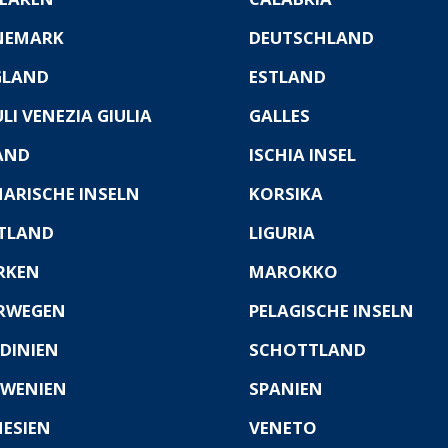
NEMARK
DEUTSCHLAND
GLAND
ESTLAND
ULI VENEZIA GIULIA
GALLES
AND
ISCHIA INSEL
ARISCHE INSELN
KORSIKA
TLAND
LIGURIA
RKEN
MAROKKO
RWEGEN
PELAGISCHE INSELN
DINIEN
SCHOTTLAND
WENIEN
SPANIEN
ESIEN
VENETO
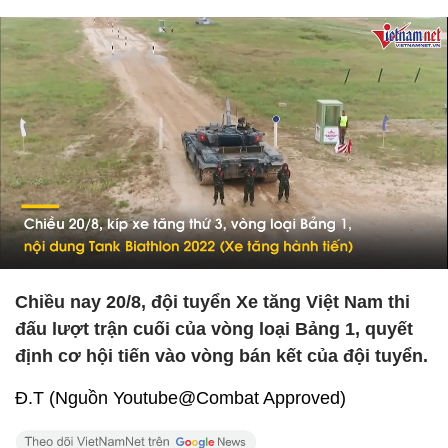
Chiều nay 20/8, đội tuyển Xe tăng Việt Nam thi
đấu lượt trận cuối của vòng loại Bảng 1, quyết
định cơ hội tiến vào vòng bán kết của đội tuyển.
Đ.T (Nguồn Youtube@Combat Approved)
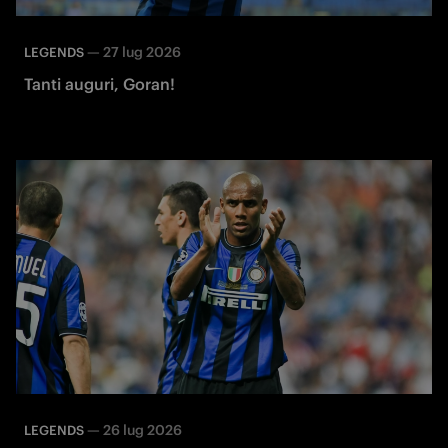
—
27 lug 2026
LEGENDS
Tanti auguri, Goran!
—
26 lug 2026
LEGENDS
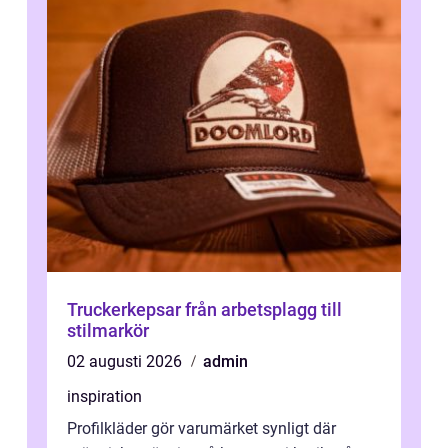
Truckerkepsar från arbetsplagg till
stilmarkör
02 augusti 2026
admin
inspiration
Profilkläder gör varumärket synligt där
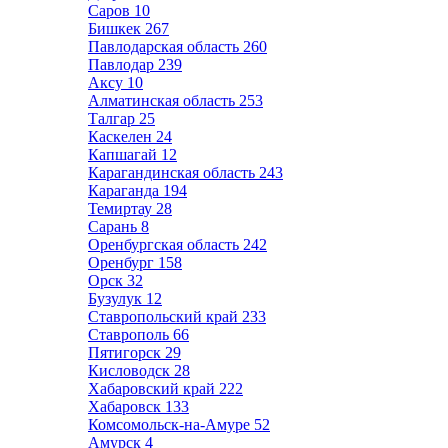
Саров
10
Бишкек
267
Павлодарская область
260
Павлодар
239
Аксу
10
Алматинская область
253
Талгар
25
Каскелен
24
Капшагай
12
Карагандинская область
243
Караганда
194
Темиртау
28
Сарань
8
Оренбургская область
242
Оренбург
158
Орск
32
Бузулук
12
Ставропольский край
233
Ставрополь
66
Пятигорск
29
Кисловодск
28
Хабаровский край
222
Хабаровск
133
Комсомольск-на-Амуре
52
Амурск
4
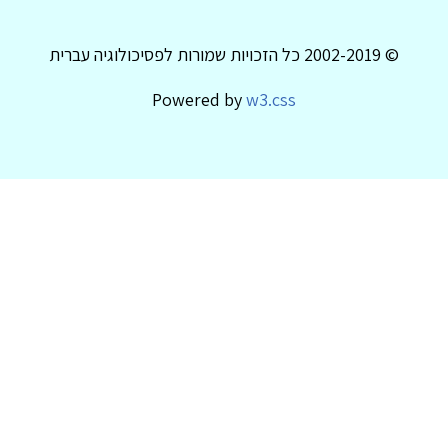
© 2002-2019 כל הזכויות שמורות לפסיכולוגיה עברית
Powered by
w3.css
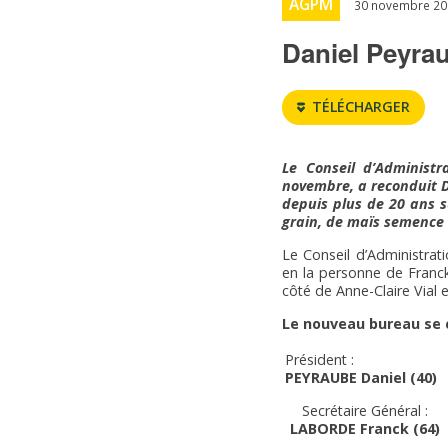
AGPM
30 novembre 20
Daniel Peyrau
TÉLÉCHARGER
Le Conseil d’Administ
novembre, a reconduit D
depuis plus de 20 ans 
grain, de maïs semence e
Le Conseil d’Administra
en la personne de Franck
côté de Anne-Claire Vial e
Le nouveau bureau se 
Président :
PEYRAUBE Daniel (40)
Secrétaire Général :
LABORDE Franck (64)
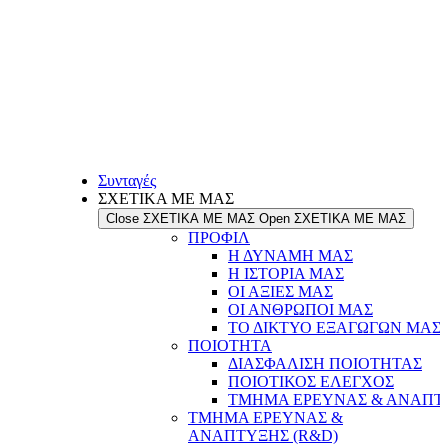
Συνταγές
ΣΧΕΤΙΚΑ ΜΕ ΜΑΣ
Close ΣΧΕΤΙΚΑ ΜΕ ΜΑΣ
Open ΣΧΕΤΙΚΑ ΜΕ ΜΑΣ
ΠΡΟΦΙΛ
Η ΔΥΝΑΜΗ ΜΑΣ
Η ΙΣΤΟΡΙΑ ΜΑΣ
ΟΙ ΑΞΙΕΣ ΜΑΣ
ΟΙ ΑΝΘΡΩΠΟΙ ΜΑΣ
ΤΟ ΔΙΚΤΥΟ ΕΞΑΓΩΓΩΝ ΜΑΣ
ΠΟΙΟΤΗΤΑ
ΔΙΑΣΦΑΛΙΣΗ ΠΟΙΟΤΗΤΑΣ
ΠΟΙΟΤΙΚΟΣ ΕΛΕΓΧΟΣ
ΤΜΗΜΑ ΕΡΕΥΝΑΣ & ΑΝΑΠΤΥ
ΤΜΗΜΑ ΕΡΕΥΝΑΣ &
ΑΝΑΠΤΥΞΗΣ (R&D)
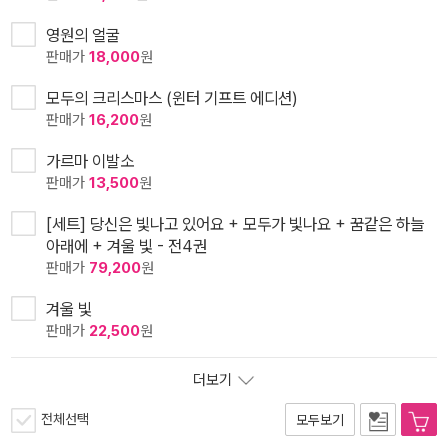
영원의 얼굴
판매가
18,000
원
모두의 크리스마스 (윈터 기프트 에디션)
판매가
16,200
원
가르마 이발소
판매가
13,500
원
[세트] 당신은 빛나고 있어요 + 모두가 빛나요 + 꿈같은 하늘
아래에 + 겨울 빛 - 전4권
판매가
79,200
원
겨울 빛
판매가
22,500
원
더보기
전체선택
모두보기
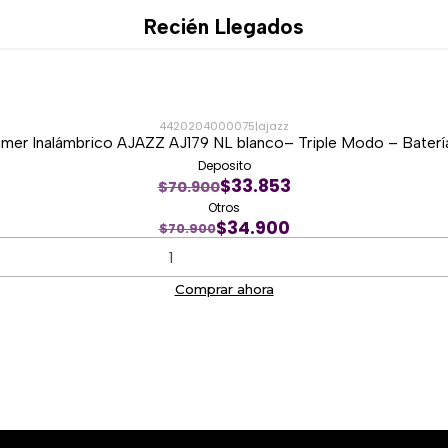
Recién Llegados
4420204000075
|
ajazz
er Inalámbrico AJAZZ AJ179 NL blanco– Triple Modo – Bater
Deposito
$33.853
$70.900
Otros
$34.900
$70.900
Comprar ahora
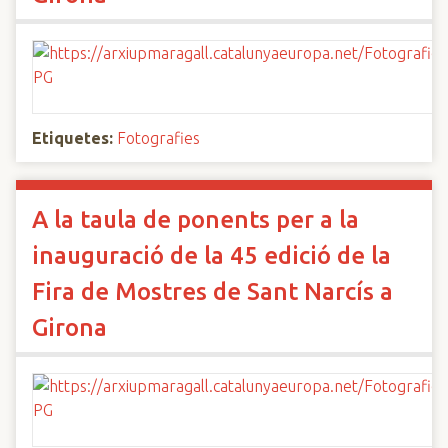
Etiquetes:
Fotografies
A la taula de ponents per a la
inauguració de la 45 edició de la
Fira de Mostres de Sant Narcís a
Girona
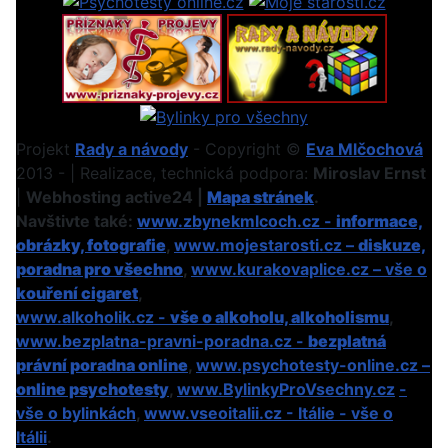
Projekt
Rady a návody
- Copyright ©
Eva Mlčochová
2013 - | Realizace, technická podpora:
Miroslav Ernst
|
Webhosting active24 |
Mapa stránek
.
Navštivte také:
www.zbynekmlcoch.cz -
informace,
obrázky, fotografie
,
www.mojestarosti.cz –
diskuze,
poradna pro všechno
,
www.kurakovaplice.cz – vše o
kouření cigaret
,
www.alkoholik.cz -
vše o alkoholu, alkoholismu
,
www.bezplatna-pravni-poradna.cz -
bezplatná
právní poradna online
,
www.psychotesty-online.cz –
online psychotesty
,
www.BylinkyProVsechny.cz
-
vše o bylinkách
,
www.vseoitalii.cz - Itálie - vše o
Itálii
.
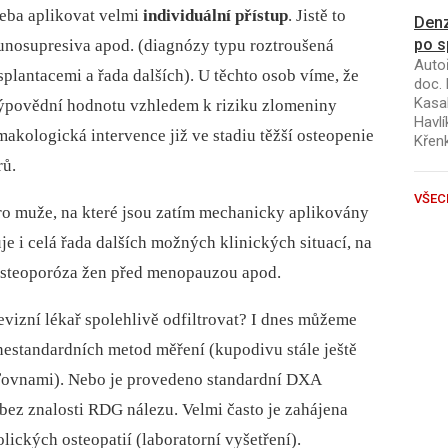
řeba aplikovat velmi
individuální přístup
. Jistě to
Denz
po s
munosupresiva apod. (diagnózy typu roztroušená
Autoř
splantacemi a řada dalších). U těchto osob víme, že
doc. 
Kasal
povědní hodnotu vzhledem k riziku zlomeniny
Havlí
makologická intervence již ve stadiu těžší osteopenie
Křen
rů.
VŠEC
ro muže, na které jsou zatím mechanicky aplikovány
e i celá řada dalších možných klinických situací, na
ř. osteoporóza žen před menopauzou apod.
evizní lékař spolehlivě odfiltrovat? I dnes můžeme
 nestandardních metod měření (kupodivu stále ještě
ťovnami). Nebo je provedeno standardní DXA
 bez znalosti RDG nálezu. Velmi často je zahájena
lických osteopatií (laboratorní vyšetření).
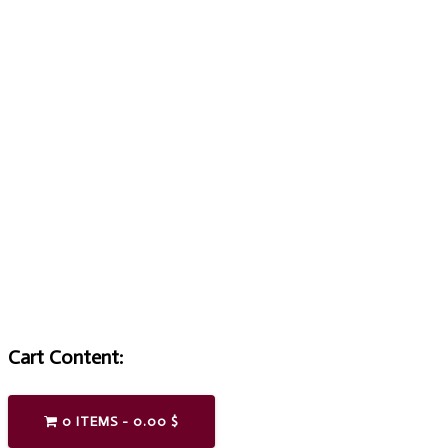
UN
Cart Content:
0 ITEMS -
0.00
$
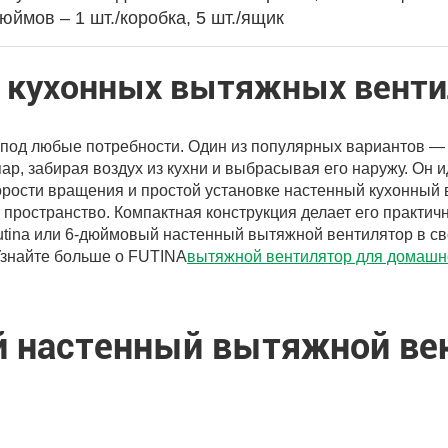
дюймов – 1 шт./коробка, 5 шт./ящик
 кухонных вытяжных венти
под любые потребности. Один из популярных вариантов —
пар, забирая воздух из кухни и выбрасывая его наружу. Он
орости вращения и простой установке настенный кухонный
 пространство. Компактная конструкция делает его практич
tina или 6-дюймовый настенный вытяжной вентилятор в св
 Узнайте больше о FUTINA
вытяжной вентилятор для домашн
 настенный вытяжной вен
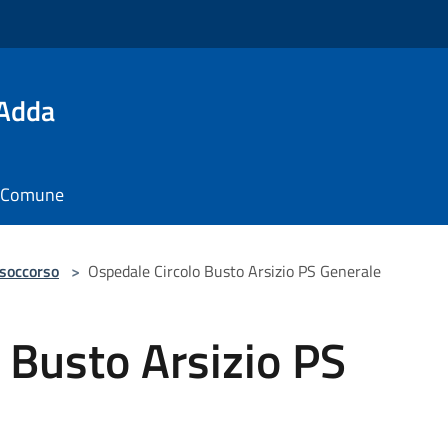
'Adda
il Comune
 soccorso
>
Ospedale Circolo Busto Arsizio PS Generale
 Busto Arsizio PS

--------------------------------------------------

**TASK TO COMPLETE:**
An exact reproduction of all the records is required, with no pictures included.

**ANSWER BOX:**
NEMARK
DEUTSCHLAND
GLAND
ESTLAND
ULI VENEZIA GIULIA
GALLES
AND
ISCHIA INSEL
ARISCHE INSELN
KORSIKA
TLAND
LIGURIA
RKEN
MAROKKO
RWEGEN
PELAGISCHE INSELN
DINIEN
SCHOTTLAND
WENIEN
SPANIEN
ESIEN
VENETO
Chiều nay 20/8, đội tuyển Xe tăng Việt Nam thi
đấu lượt trận cuối của vòng loại Bảng 1, quyết
định cơ hội tiến vào vòng bán kết của đội tuyển.
Đ.T (Nguồn Youtube@Combat Approved)
—
27 lug 2026
LEGENDS
Tanti auguri, Goran!
—
26 lug 2026
LEGENDS
Truckerkepsar från arbetsplagg till
stilmarkör
02 augusti 2026
admin
inspiration
Profilkläder gör varumärket synligt där
Саров
10
Бишкек
267
Павлодарская область
260
Павлодар
239
Аксу
10
Алматинская область
253
Талгар
25
Каскелен
24
Капшагай
12
Карагандинская область
243
Караганда
194
Темиртау
28
Сарань
8
Оренбургская область
242
Оренбург
158
Орск
32
Бузулук
12
Ставропольский край
233
Ставрополь
66
Пятигорск
29
Кисловодск
28
Хабаровский край
222
Хабаровск
133
Комсомольск-на-Амуре
52
Амурск
4
© 2002-2019 כל הזכויות שמורות לפסיכולוגיה עברית
Powered by
w3.css
AGPM
30 novembre 20
Daniel Peyrau
TÉLÉCHARGER
Le Conseil d’Administ
novembre, a reconduit D
depuis plus de 20 ans 
grain, de maïs semence e
Le Conseil d’Administra
en la personne de Franck
côté de Anne-Claire Vial e
Le nouveau bureau se 
Président :
PEYRAUBE Daniel (40)
Secrétaire Général :
LABORDE Franck (64)
Συνταγές
ΣΧΕΤΙΚΑ ΜΕ ΜΑΣ
Close ΣΧΕΤΙΚΑ ΜΕ ΜΑΣ
Open ΣΧΕΤΙΚΑ ΜΕ ΜΑΣ
ΠΡΟΦΙΛ
Η ΔΥΝΑΜΗ ΜΑΣ
Η ΙΣΤΟΡΙΑ ΜΑΣ
ΟΙ ΑΞΙΕΣ ΜΑΣ
ΟΙ ΑΝΘΡΩΠΟΙ ΜΑΣ
ΤΟ ΔΙΚΤΥΟ ΕΞΑΓΩΓΩΝ ΜΑΣ
ΠΟΙΟΤΗΤΑ
ΔΙΑΣΦΑΛΙΣΗ ΠΟΙΟΤΗΤΑΣ
ΠΟΙΟΤΙΚΟΣ ΕΛΕΓΧΟΣ
ΤΜΗΜΑ ΕΡΕΥΝΑΣ & ΑΝΑΠΤΥ
ΤΜΗΜΑ ΕΡΕΥΝΑΣ &
ΑΝΑΠΤΥΞΗΣ (R&D)
영원의 얼굴
판매가
18,000
원
모두의 크리스마스 (윈터 기프트 에디션)
판매가
16,200
원
가르마 이발소
판매가
13,500
원
[세트] 당신은 빛나고 있어요 + 모두가 빛나요 + 꿈같은 하늘
아래에 + 겨울 빛 - 전4권
판매가
79,200
원
겨울 빛
판매가
22,500
원
더보기
전체선택
모두보기
Recién Llegados
4420204000075
|
ajazz
er Inalámbrico AJAZZ AJ179 NL blanco– Triple Modo – Bater
Deposito
$33.853
$70.900
Otros
$34.900
$70.900
Comprar ahora
Etiquetes:
Fotografies
A la taula de ponents per a la
inauguració de la 45 edició de la
Fira de Mostres de Sant Narcís a
Girona
Projekt
Rady a návody
- Copyright ©
Eva Mlčochová
2013 - | Realizace, technická podpora:
Miroslav Ernst
|
Webhosting active24 |
Mapa stránek
.
Navštivte také:
www.zbynekmlcoch.cz -
informace,
obrázky, fotografie
,
www.mojestarosti.cz –
diskuze,
poradna pro všechno
,
www.kurakovaplice.cz – vše o
kouření cigaret
,
www.alkoholik.cz -
vše o alkoholu, alkoholismu
,
www.bezplatna-pravni-poradna.cz -
bezplatná
právní poradna online
,
www.psychotesty-online.cz –
online psychotesty
,
www.BylinkyProVsechny.cz
-
vše o bylinkách
,
www.vseoitalii.cz - Itálie - vše o
Itálii
.
řeba aplikovat velmi
individuální přístup
. Jistě to
Denz
po s
munosupresiva apod. (diagnózy typu roztroušená
Autoř
splantacemi a řada dalších). U těchto osob víme, že
doc. 
Kasal
povědní hodnotu vzhledem k riziku zlomeniny
Havlí
makologická intervence již ve stadiu těžší osteopenie
Křen
rů.
VŠEC
ro muže, na které jsou zatím mechanicky aplikovány
e i celá řada dalších možných klinických situací, na
ř. osteoporóza žen před menopauzou apod.
evizní lékař spolehlivě odfiltrovat? I dnes můžeme
 nestandardních metod měření (kupodivu stále ještě
ťovnami). Nebo je provedeno standardní DXA
 bez znalosti RDG nálezu. Velmi často je zahájena
lických osteopatií (laboratorní vyšetření).
UN
Cart Content:
0 ITEMS -
0.00
$
дюймов – 1 шт./коробка, 5 шт./ящик
 кухонных вытяжных венти
под любые потребности. Один из популярных вариантов —
пар, забирая воздух из кухни и выбрасывая его наружу. Он
орости вращения и простой установке настенный кухонный
 пространство. Компактная конструкция делает его практич
tina или 6-дюймовый настенный вытяжной вентилятор в св
 Узнайте больше о FUTINA
вытяжной вентилятор для домашн
 настенный вытяжной вен
'Adda
il Comune
 soccorso
>
Ospedale Circolo Busto Arsizio PS Generale
 Busto Arsizio PS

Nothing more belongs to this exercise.